C’est la figure dramatique de Cérès, la dernière des divinités citées par Guillet, que nous retrouvons dans le dessin de Grenoble. La déesse des moissons est figurée ici alors qu’elle recherche désespérément sa fille Proserpine enlevée par Pluton : « De ses deux mains, elle alluma comme torche des pins aux feu de l’Etna et les porta sans répit à travers les ténèbres glacés » (Ovide, Métamorphoses, V, 423-461).
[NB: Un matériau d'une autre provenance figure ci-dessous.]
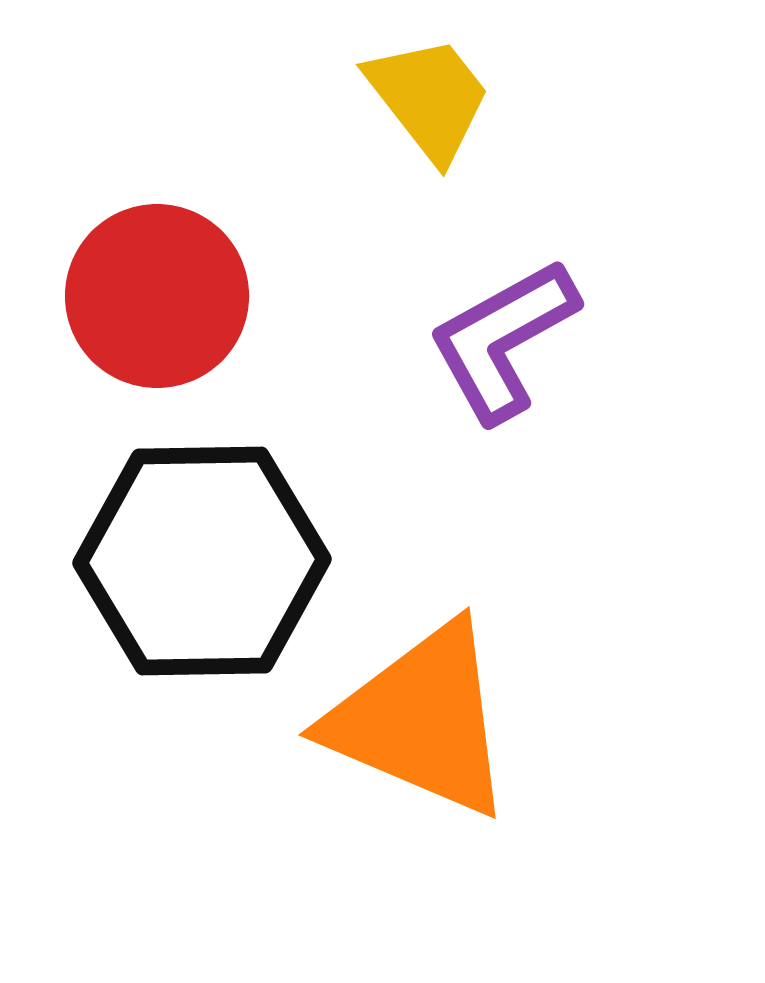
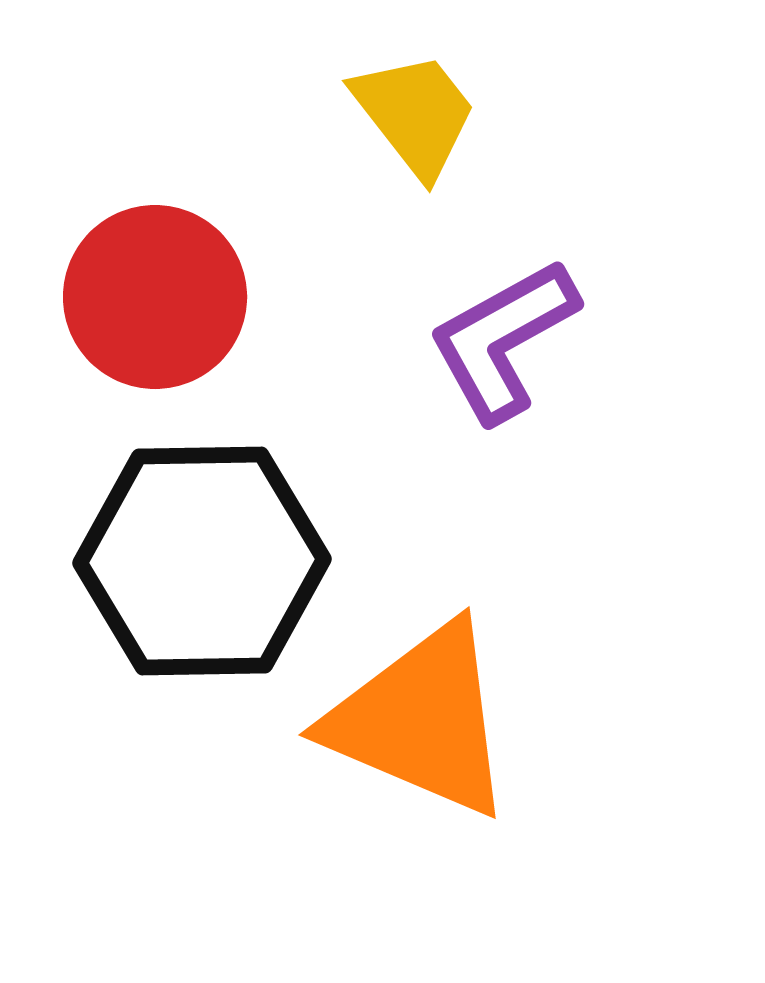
yellow trapezoid: moved 14 px left, 16 px down
red circle: moved 2 px left, 1 px down
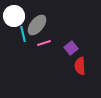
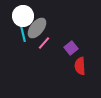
white circle: moved 9 px right
gray ellipse: moved 3 px down
pink line: rotated 32 degrees counterclockwise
La pose, savante et dynamique, puise son modèle dans l’un des antiques les plus célèbres des collections royales : la Diane chasseresse dite Diane de Versailles (Paris, musée du Louvre). La main tendue de la déesse est contrebalancée à ses pieds par un dragon menaçant. Le point de vue choisi par le dessinateur atténue le dynamisme du mouvement mais permet de mettre en relief tous les attributs significatifs pour l’identification du sujet.
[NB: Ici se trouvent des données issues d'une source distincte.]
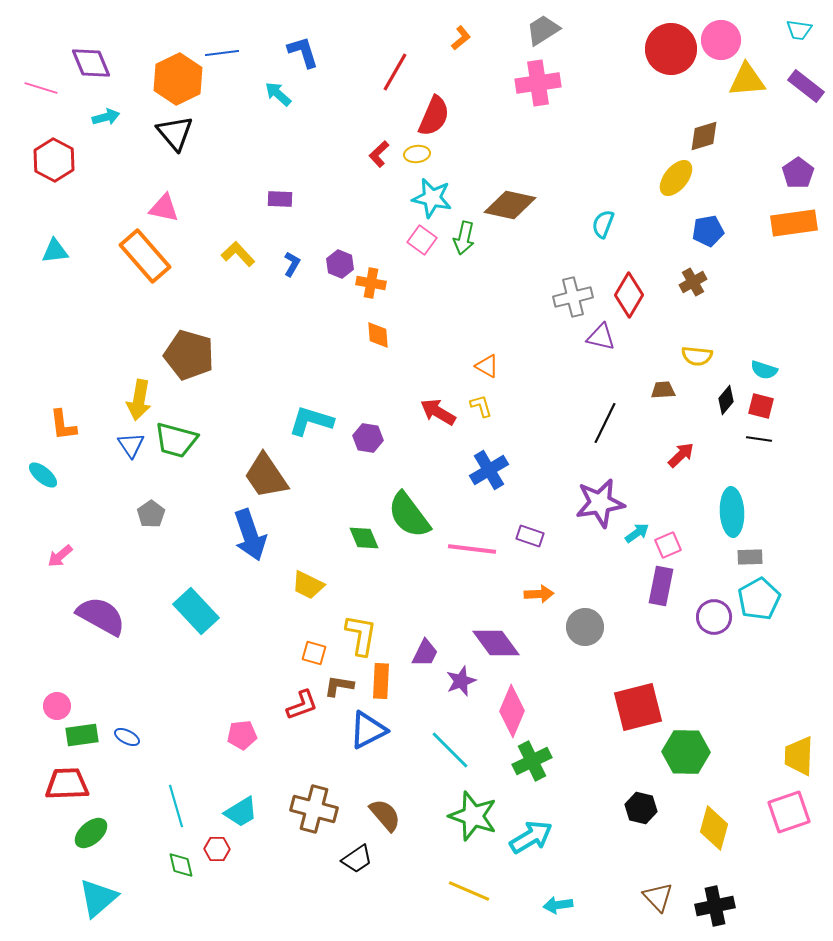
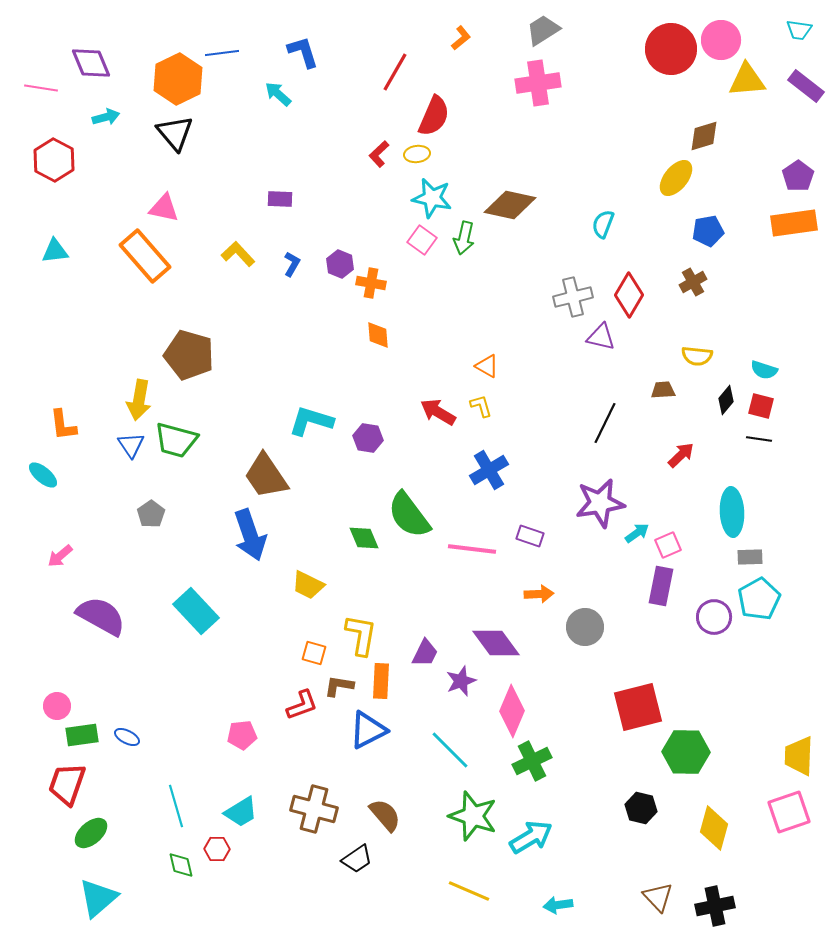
pink line at (41, 88): rotated 8 degrees counterclockwise
purple pentagon at (798, 173): moved 3 px down
red trapezoid at (67, 784): rotated 69 degrees counterclockwise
La qualité du dessin, le seul qui puisse être mis en relation avec cette série, a mené dans un premier temps les historiens de l’art à le considérer comme une œuvre autographe du sculpteur. C’est ainsi qu’il a été présenté et publié pour la première fois en 1993 lors d’une exposition regroupant un florilège de dessins du XVIIe des musées de région. Toutefois, les rapports trop étroits entre le dessin et la sculpture ont rapidement mené les spécialistes à s'interroger sur la nature et la destination du dessin. Bien trop achevée, et reproduisant avec une trop grande précision le bronze, l’œuvre ne peut-être considérée comme une simple étude. L’auteur de la feuille a certainement pu observer un modèle achevé de la statuette. Comme l’a très justement proposé Françoise de La Moureyre, le dessin prépare non la sculpture mais une estampe d’après cette dernière, réalisée au début du XVIIIe siècle par Louis Desplaces (1682-1739).
Connue pour ses estampes d’après des œuvres d’Antoine Coypel et le cycle des Chasses de Louis XV, Desplaces a également réalisé des série d’estampes d’après des sculptures de Van Cleves et d’Anguier. La reproduction de ces œuvres bien après la mort du sculpteur est significative du succès de la série au début du XVIIIe siècle où les petites sculptures connaissent une véritable mode. La gravure qui présente Cérès, montre la statue avec exactement le même point de vue que le dessin. La technique méticuleuse, la délicatesse et la précision du modelé, magnifiquement rendu avec des rehauts de craie blanche, plaident également en faveur d’un dessin de graveur. Ce changement d’attribution modifie non seulement la paternité du dessin mais également sa datation qui doit désormais être situé autour de 1700. La fermeté des contours et la monumentalité du rendu se retrouvent dans d’autres œuvres graphiques comme celles de Claude Simpol (MG D 2133 ) qui étaient peut-être elles aussi destinées à la gravure.